Open the browser and enter http://192.168.163.11:9100/ to view the index information. You
can find apache_error-2021.03.04 and apache_access-2021.03.04
Open the browser and enter http://192.168.163.11:5601 and
click on the management option in the lower left corner—index patterns—create index pattern
to create indexes for apache_error-* and apache_access-* respectively
to sum up
There are still imperfections in this architecture, so we can continue to optimize and expand the architecture, such as expanding it to the efk architecture.

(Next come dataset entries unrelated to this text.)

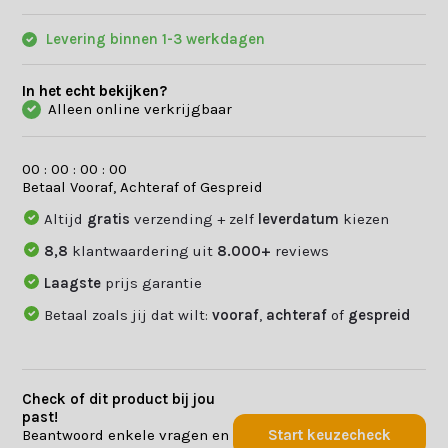
Levering binnen 1-3 werkdagen
In het echt bekijken?
Alleen online verkrijgbaar
0
0
:
0
0
:
0
0
:
0
0
Betaal Vooraf, Achteraf of Gespreid
Altijd
gratis
verzending + zelf
leverdatum
kiezen
8,8
klantwaardering uit
8.000+
reviews
Laagste
prijs garantie
Betaal zoals jij dat wilt:
vooraf
,
achteraf
of
gespreid
Check of dit product bij jou
past!
Beantwoord enkele vragen en
Start keuzecheck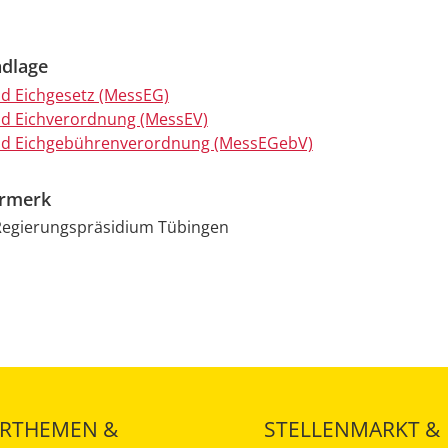
dlage
d Eichgesetz (MessEG)
d Eichverordnung (MessEV)
nd Eichgebührenverordnung (MessEGebV)
ermerk
 Regierungspräsidium Tübingen
RTHEMEN &
STELLENMARKT &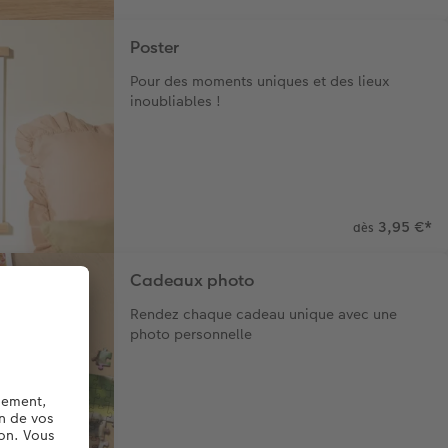
Poster
Pour des moments uniques et des lieux
inoubliables !
3,95 €
*
dès
Cadeaux photo
Rendez chaque cadeau unique avec une
photo personnelle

efk architecture is elasticsearch + logstash + filebeat + kafka + kibana + redis configuration, wherein elasticsearch for indexing and storing data; logstash for format conversion; filebeat (lightweight document collection tool) for log collection; Kafka ( Message queue can process hundreds of thousands of concurrent data per second) + redis (caching service) is used to resist high concurrency; kibana is used to display front-end data.
I won't talk about the specifics, and those who are interested can take a look at it.